**AVAILABLE RECORDS:**
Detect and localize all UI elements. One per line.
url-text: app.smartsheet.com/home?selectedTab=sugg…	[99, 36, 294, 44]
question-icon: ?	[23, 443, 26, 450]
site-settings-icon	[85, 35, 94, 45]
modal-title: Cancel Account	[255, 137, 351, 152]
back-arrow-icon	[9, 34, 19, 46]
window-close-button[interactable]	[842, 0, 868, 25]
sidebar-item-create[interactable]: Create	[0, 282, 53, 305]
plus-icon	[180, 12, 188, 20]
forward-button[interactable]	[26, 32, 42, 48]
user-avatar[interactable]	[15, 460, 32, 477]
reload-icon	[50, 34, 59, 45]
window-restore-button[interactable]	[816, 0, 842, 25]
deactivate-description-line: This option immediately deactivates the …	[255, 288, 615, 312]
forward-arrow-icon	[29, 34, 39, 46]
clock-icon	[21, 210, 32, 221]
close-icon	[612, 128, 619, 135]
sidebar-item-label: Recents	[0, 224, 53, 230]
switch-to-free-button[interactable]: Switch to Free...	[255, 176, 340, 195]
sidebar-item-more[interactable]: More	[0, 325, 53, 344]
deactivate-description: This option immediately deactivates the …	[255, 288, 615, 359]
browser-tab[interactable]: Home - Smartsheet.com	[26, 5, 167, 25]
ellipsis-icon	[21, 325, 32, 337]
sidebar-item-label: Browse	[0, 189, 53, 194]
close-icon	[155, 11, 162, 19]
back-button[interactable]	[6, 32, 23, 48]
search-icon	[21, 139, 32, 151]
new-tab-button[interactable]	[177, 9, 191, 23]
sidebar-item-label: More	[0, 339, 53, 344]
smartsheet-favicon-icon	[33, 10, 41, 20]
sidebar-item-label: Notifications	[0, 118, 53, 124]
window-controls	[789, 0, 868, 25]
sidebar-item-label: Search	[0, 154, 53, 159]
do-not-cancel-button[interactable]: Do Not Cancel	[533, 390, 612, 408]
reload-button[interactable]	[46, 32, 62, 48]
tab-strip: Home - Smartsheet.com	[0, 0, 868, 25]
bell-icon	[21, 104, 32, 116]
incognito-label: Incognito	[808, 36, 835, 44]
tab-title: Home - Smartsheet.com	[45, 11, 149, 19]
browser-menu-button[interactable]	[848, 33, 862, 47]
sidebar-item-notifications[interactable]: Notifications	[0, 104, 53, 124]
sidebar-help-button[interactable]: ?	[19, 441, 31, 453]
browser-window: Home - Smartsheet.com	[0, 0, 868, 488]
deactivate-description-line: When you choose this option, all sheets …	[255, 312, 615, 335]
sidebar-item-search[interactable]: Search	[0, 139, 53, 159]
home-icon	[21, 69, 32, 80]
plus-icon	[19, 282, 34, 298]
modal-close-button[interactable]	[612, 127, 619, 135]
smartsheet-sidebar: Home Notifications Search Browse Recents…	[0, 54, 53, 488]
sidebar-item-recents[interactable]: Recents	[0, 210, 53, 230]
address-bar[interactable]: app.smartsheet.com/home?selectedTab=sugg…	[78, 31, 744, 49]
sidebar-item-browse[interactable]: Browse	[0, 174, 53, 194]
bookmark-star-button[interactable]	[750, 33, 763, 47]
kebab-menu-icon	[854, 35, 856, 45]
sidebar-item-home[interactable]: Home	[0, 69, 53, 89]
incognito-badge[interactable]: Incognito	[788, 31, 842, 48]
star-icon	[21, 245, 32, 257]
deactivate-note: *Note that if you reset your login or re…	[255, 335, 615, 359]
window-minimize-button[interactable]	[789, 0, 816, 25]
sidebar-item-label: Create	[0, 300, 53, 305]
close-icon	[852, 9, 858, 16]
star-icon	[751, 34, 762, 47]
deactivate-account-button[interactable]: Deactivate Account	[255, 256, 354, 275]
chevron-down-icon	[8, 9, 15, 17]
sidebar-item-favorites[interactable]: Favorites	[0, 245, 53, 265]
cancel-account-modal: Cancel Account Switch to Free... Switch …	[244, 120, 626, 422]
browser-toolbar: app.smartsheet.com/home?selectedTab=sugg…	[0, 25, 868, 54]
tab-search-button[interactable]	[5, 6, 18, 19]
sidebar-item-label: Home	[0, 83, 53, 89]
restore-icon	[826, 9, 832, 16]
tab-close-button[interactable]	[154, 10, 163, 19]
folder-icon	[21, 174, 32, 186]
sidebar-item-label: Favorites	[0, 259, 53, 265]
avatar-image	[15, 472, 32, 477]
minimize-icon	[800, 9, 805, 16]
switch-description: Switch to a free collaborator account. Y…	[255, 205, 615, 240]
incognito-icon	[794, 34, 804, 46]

**TASK GOAL:** Wherever the string "option" appears in a line of the records, copy that line.

**YOUR RESPONSE:**
deactivate-description-line: This option immediately deactivates the …	[255, 288, 615, 312]
deactivate-description: This option immediately deactivates the …	[255, 288, 615, 359]
deactivate-description-line: When you choose this option, all sheets …	[255, 312, 615, 335]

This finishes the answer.